▶ [Instructions to follow] Write out all of the records exactly once more and skip the images.

▶ [Information given]
╭──

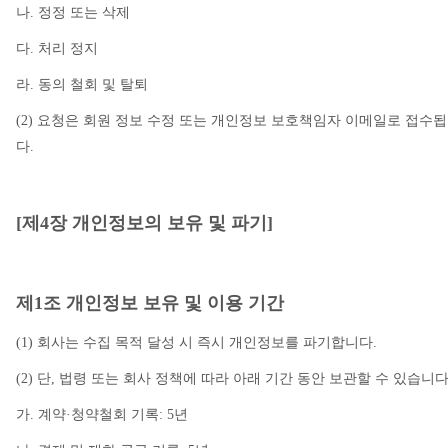
나. 정정 또는 삭제
다. 처리 정지
라. 동의 철회 및 탈퇴
(2) 요청은 회원 정보 수정 또는 개인정보 보호책임자 이메일로 접수
다.
[제4장 개인정보의 보유 및 파기]
제1조 개인정보 보유 및 이용 기간
(1) 회사는 수집 목적 달성 시 즉시 개인정보를 파기합니다.
(2) 단, 법령 또는 회사 정책에 따라 아래 기간 동안 보관할 수 있습니다
가. 계약·청약철회 기록: 5년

╰──

▶ [Exercise solution]
나. 정정 또는 삭제
다. 처리 정지
라. 동의 철회 및 탈퇴
(2) 요청은 회원 정보 수정 또는 개인정보 보호책임자 이메일로 접수
다.
[제4장 개인정보의 보유 및 파기]
제1조 개인정보 보유 및 이용 기간
(1) 회사는 수집 목적 달성 시 즉시 개인정보를 파기합니다.
(2) 단, 법령 또는 회사 정책에 따라 아래 기간 동안 보관할 수 있습니다
가. 계약·청약철회 기록: 5년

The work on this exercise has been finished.